Many Burlingtonians have praised the impact of the outreach team, including police and shop owners like Lorre Tucker, who runs a boutique on Church Street and called the Street Outreach team an "amazing program." 

In 2009, the team relied on federal money to pay for staff. As that money ran out, it was replaced with funds from Act 79, a Vermont law passed to strengthen the mental health system. 

In the 2015 fiscal year, the team got $124,668 from those Act 79 funds. In 2016, the number was $170,626. 

The number dropped to zero in 2017--which coincided with the team's budget shortfall skyrocketing from about $3,000 to about $141,000. 

Simonson said that the Act 79 money coming into the Howard Center was beginning to shrink, and much of it had to go to serve specific populations. In 2017, none was left over for Street Outreach.

Redmond said that one of the reasons why the financial situation got so dire was the community partners who were overseeing the team stopped meeting. 

"We all got busy," Redmond said. "We didn’t necessarily have our eye on the ball on this one." 

The partners met a few weeks ago and are planning to meet again in August, Redmond said, to discuss the long-term sustainability of the team and how to close the budget gap that will allow Howard to potentially hire more members to bring the team back up to six.

Ron Redmond, executive director of the Church Street Marketplace.

"Everyone's committed to it, the challenge is how do we keep going," he said. 

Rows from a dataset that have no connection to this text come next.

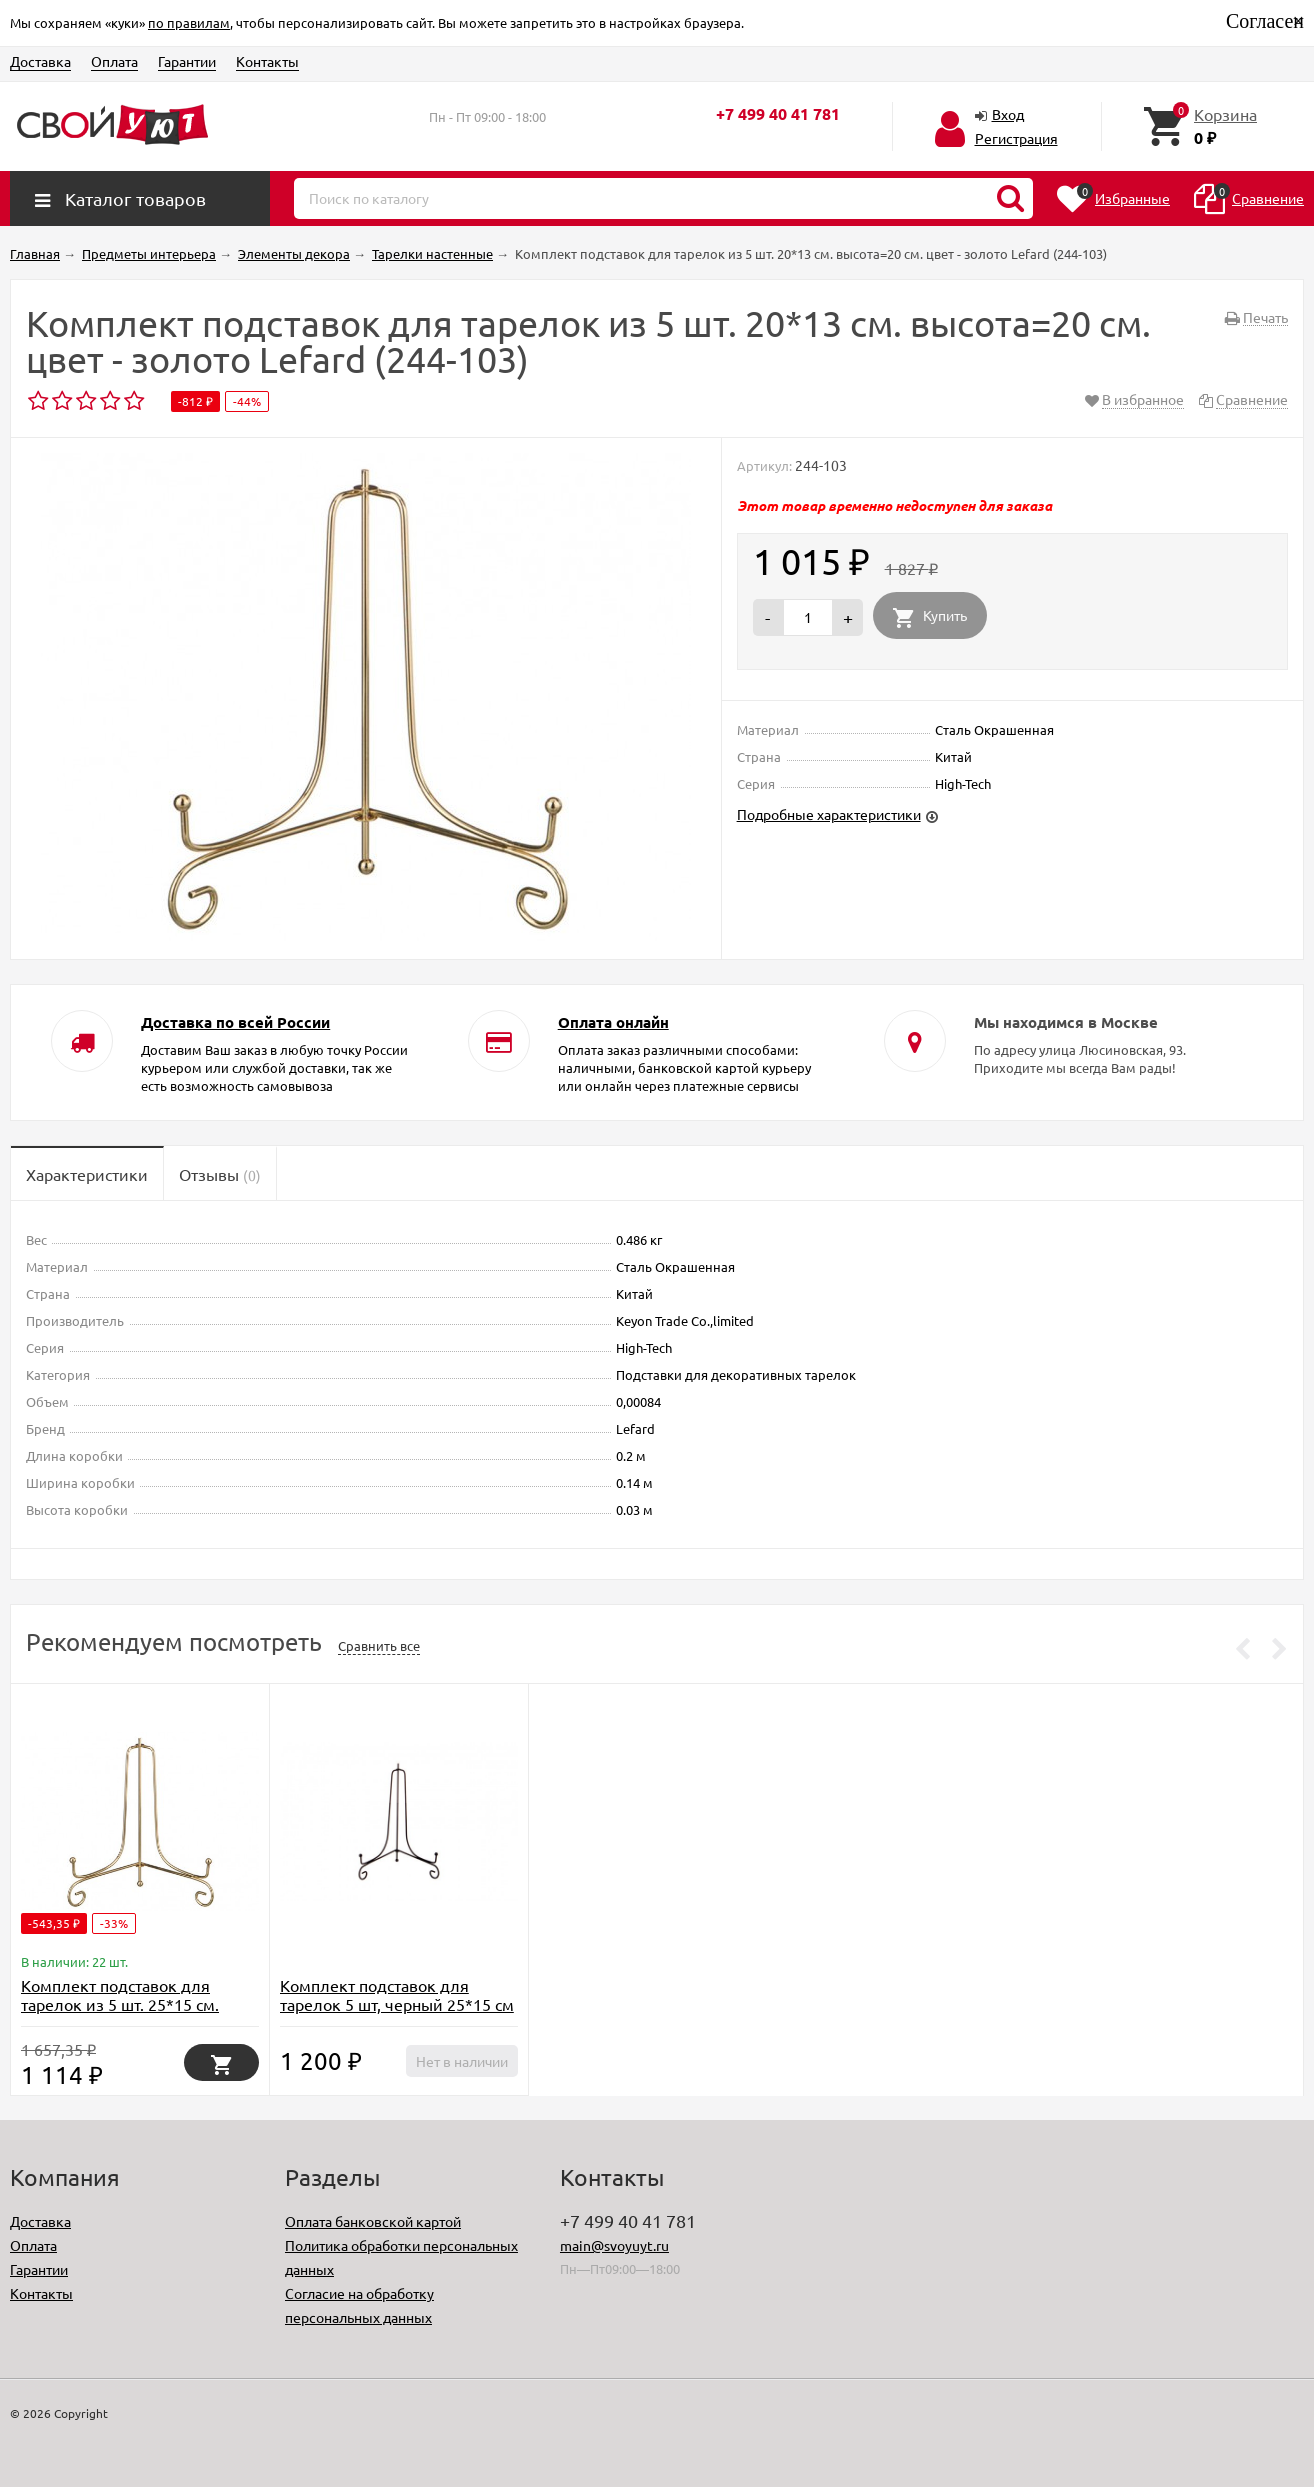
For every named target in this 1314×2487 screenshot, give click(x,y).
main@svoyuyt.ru (614, 2245)
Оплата (114, 61)
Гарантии (187, 61)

The reduced team will continue to partner with the Burlington Police Department, and Simonson said they will continue to carefully monitor the outcomes they're having while "critically assessing" how large of a team Burlington can support.

Redmond said he believes the city will be okay with four members, though he does want to bring it back up to six.

"We have confidence in the team. The team is really seasoned," he said. "If this was a brand new team, we might be having a different conversation." 

In March, when Verette announced he was leaving the team to work for Spectrum Youth and Family Services, he told the Burlington Free Press the team had been exploring expansion into neighboring cities like South Burlington.

Simonson said conversations with nearby municipalities were still happening, but the four-person team would be stretched too thin to cover any expansions themselves. The conversations would be centered on whether the cities and towns would be willing to fund hiring another member for an expansion.